The race pitted a Baker-endorsed incumbent, first elected in 2012, against a first-time challenger who touted the support of Attorney General and now Gov.-elect Maura Healey.

Success in the Second Essex District would push Democrats to victory in 133 of 160 House districts, giving them four more seats beginning in January than they held at the start of the current two-year term in 2021.

Democrats might expand their pickup even further to a net gain of five seats depending on how a recount plays out in the First Middlesex District, which stretches through north-central communities near the New Hampshire border.
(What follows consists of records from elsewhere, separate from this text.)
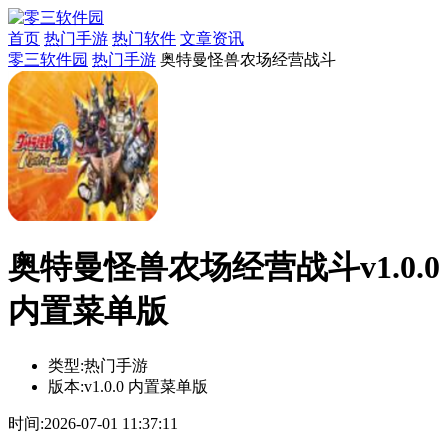
首页
热门手游
热门软件
文章资讯
零三软件园
热门手游
奥特曼怪兽农场经营战斗
奥特曼怪兽农场经营战斗v1.0.0
内置菜单版
类型:
热门手游
版本:
v1.0.0 内置菜单版
时间:
2026-07-01 11:37:11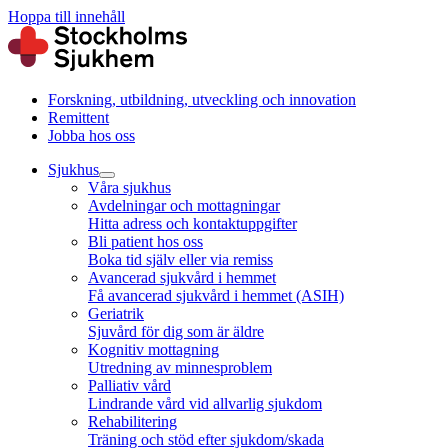
Hoppa till innehåll
Forskning, utbildning, utveckling och innovation
Remittent
Jobba hos oss
Sjukhus
Våra sjukhus
Avdelningar och mottagningar
Hitta adress och kontaktuppgifter
Bli patient hos oss
Boka tid själv eller via remiss
Avancerad sjukvård i hemmet
Få avancerad sjukvård i hemmet (ASIH)
Geriatrik
Sjuvård för dig som är äldre
Kognitiv mottagning
Utredning av minnesproblem
Palliativ vård
Lindrande vård vid allvarlig sjukdom
Rehabilitering
Träning och stöd efter sjukdom/skada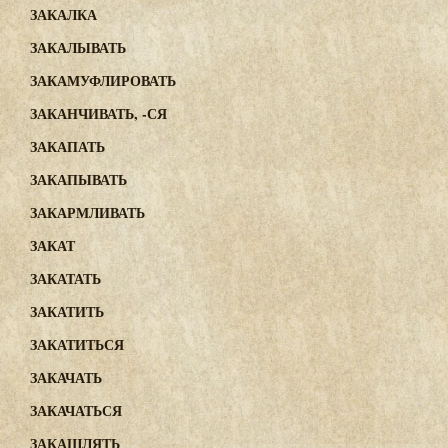
ЗАКАЛКА
ЗАКАЛЫВАТЬ
ЗАКАМУФЛИРОВАТЬ
ЗАКАНЧИВАТЬ, -СЯ
ЗАКАПАТЬ
ЗАКАПЫВАТЬ
ЗАКАРМЛИВАТЬ
ЗАКАТ
ЗАКАТАТЬ
ЗАКАТИТЬ
ЗАКАТИТЬСЯ
ЗАКАЧАТЬ
ЗАКАЧАТЬСЯ
ЗАКАШЛЯТЬ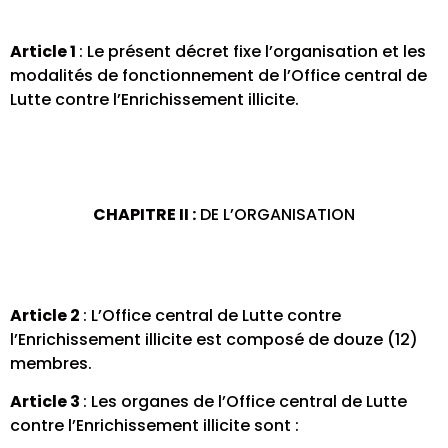
Article 1
: Le présent décret fixe l’organisation et les
modalités de fonctionnement de l’Office central de
Lutte contre l’Enrichissement illicite.
CHAPITRE II :
DE L’ORGANISATION
Article 2
: L’Office central de Lutte contre
l’Enrichissement illicite est composé de douze (12)
membres.
Article 3
: Les organes de l’Office central de Lutte
contre l’Enrichissement illicite sont :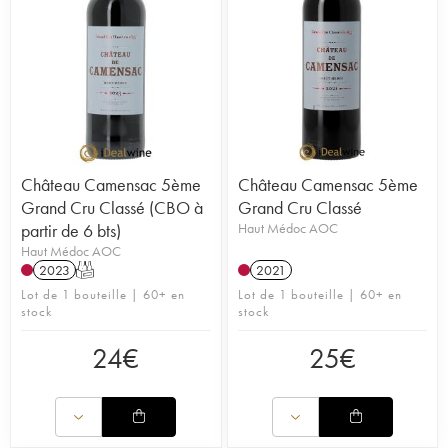
Château Camensac 5ème
Château Camensac 5ème
Grand Cru Classé (CBO à
Grand Cru Classé
partir de 6 bts)
Haut Médoc AOC
Haut Médoc AOC
2023
T
2021
Lot de 1 bouteille | 60+ en
Lot de 1 bouteille | 60+ en
stock
stock
24
€
25
€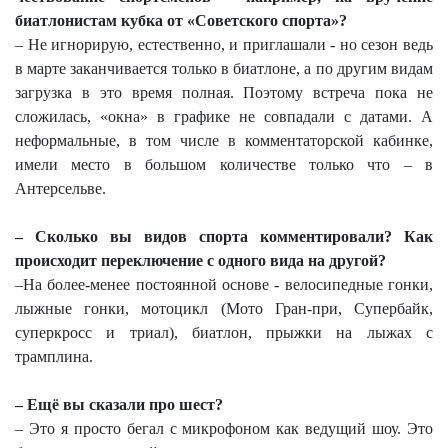
биатлонистам кубка от «Советского спорта»?
– Не игнорирую, естественно, и приглашали - но сезон ведь
в марте заканчивается только в биатлоне, а по другим видам
загрузка в это время полная. Поэтому встреча пока не
сложилась, «окна» в графике не совпадали с датами. А
неформальные, в том числе в комментаторской кабинке,
имели место в большом количестве только что – в
Антерсельве.
– Сколько вы видов спорта комментировали? Как
происходит переключение с одного вида на другой?
–На более-менее постоянной основе - велосипедные гонки,
лыжные гонки, мотоцикл (Мото Гран-при, Супербайк,
суперкросс и триал), биатлон, прыжки на лыжах с
трамплина.
– Ещё вы сказали про шест?
– Это я просто бегал с микрофоном как ведущий шоу. Это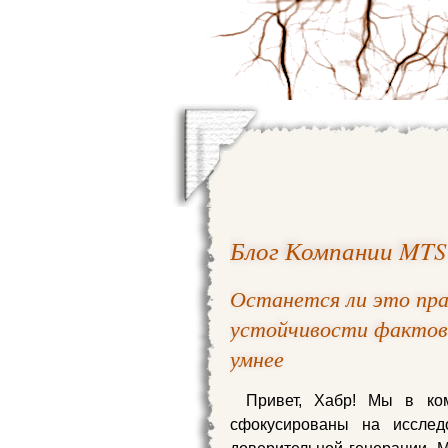
Блог Компании MTS
Останется ли это пра
устойчивости фактов
умнее
Привет, Хабр! Мы в ко
сфокусированы на иссле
With the recount complete in five of the district’s six communities as of Thursday, Democrat Margaret Scarsdale of Pepperell led Republican Andrew Shepherd of Townsend by 11 votes, according to Galvin’s office. Another 4,104 ballots will be recounted in Lunenburg on Saturday.

Although Kassner’s apparent margin of victory essentially could not get smaller, it’s not unprecedented. In 2019, Boston City Councilor Julia Mejia emerged victorious by a single vote following a recount.

Twelve years ago, a recount narrowed the gap between Democrat Rep. Geraldo Alicea and his Republican challenger, Peter Durant, to a single vote. A Superior Court judge later ruled that an absentee ballot that was rejected should have been counted for Alicea, prompting a special panel of lawmakers to declare the race a tie and order a new special election, which Durant won.

Mirra at least appears to have avoided the fate of former Governor’s Councilor Herbert Connolly, who in 1988 arrived to the polls too late to cast a ballot for himself and lost by a single vote. Asked if he voted for himself, Mirra replied, “Of course.”

Connolly challenged some ballots, but a court ruled his opponent the victor. His attorney in that matter? None other than veteran state representative William Francis Galvin, who six years later would go on to begin his still-ongoing tenure as the state’s chief elections official.